Rapper Cristal vê na música um jeito de eternizar memórias do povo negro
A gaúcha Cristal começou sua trajetória artística no slam e hoje explora diferentes musicalidades como rapper
Por Beatriz de Oliveira
04|08|2023
Alterado em 08|08|2023
Natural de Porto Alegre (RS), Cristal Rocha começou a expressar o que sentia e o que pensava através do slam, competição de poesia falada. Logo, encontrou no rap um meio de ampliar o alcance de suas mensagens e desenvolver sua arte. Tem grandes metas para o futuro, mas não deixa de fincar os pés no presente. Cristal entende seu valor, afinal, ela é uma jóia rara.

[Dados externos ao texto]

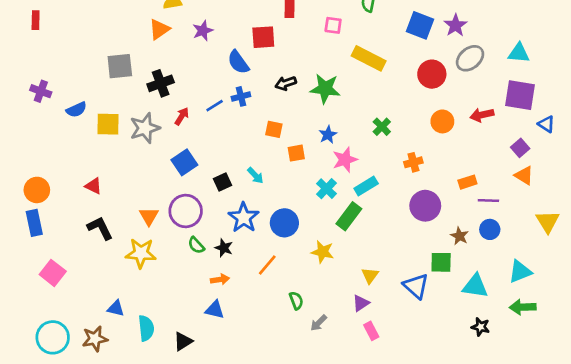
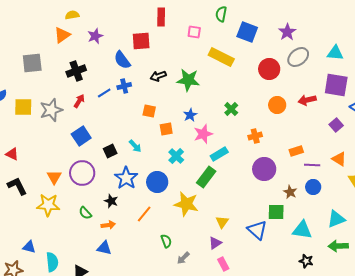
blue square: (420, 25) -> (247, 32), moved
black cross: (161, 83) -> (76, 71), moved
orange triangle: (524, 175) -> (339, 159), moved
cyan cross: (327, 189) -> (176, 156), moved
green semicircle: (196, 245) -> (85, 213), moved
yellow star: (323, 252) -> (186, 204), size x1.4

Criada pela mãe e pela avó, a gaúcha conta que conversas sobre questões sociais eram comuns em casa. Escutar rap também alimentou seu interesse por assuntos ligados à raça. Era uma menina muito tímida até que, aos 15 anos, participou pela primeira vez de um slam. “No slam, tudo que eu queria dizer, eu consegui, de uma forma única, foi quase como um despejo”, lembra.
Já ciente da potência de sua voz, mergulhou no mundo do slam, passou a produzir poesias e a participar de competições pelos dois anos seguintes. Nesse período, participou também de eventos como palestrante e convidada. “Tinham lugares que eram muito nocivos pra mim. Por mais que eu fosse forte, tinha fragilidades, meu emocional ficou abalado”, relata.
Foi nessa crise artística que Cristal decidiu seguir o caminho do rap. Entendeu que seu objetivo na arte era eternizar a memória do povo negro. “A única forma que nós, pessoas pretas, temos de ser imortais é mantendo nossa memória viva”, diz.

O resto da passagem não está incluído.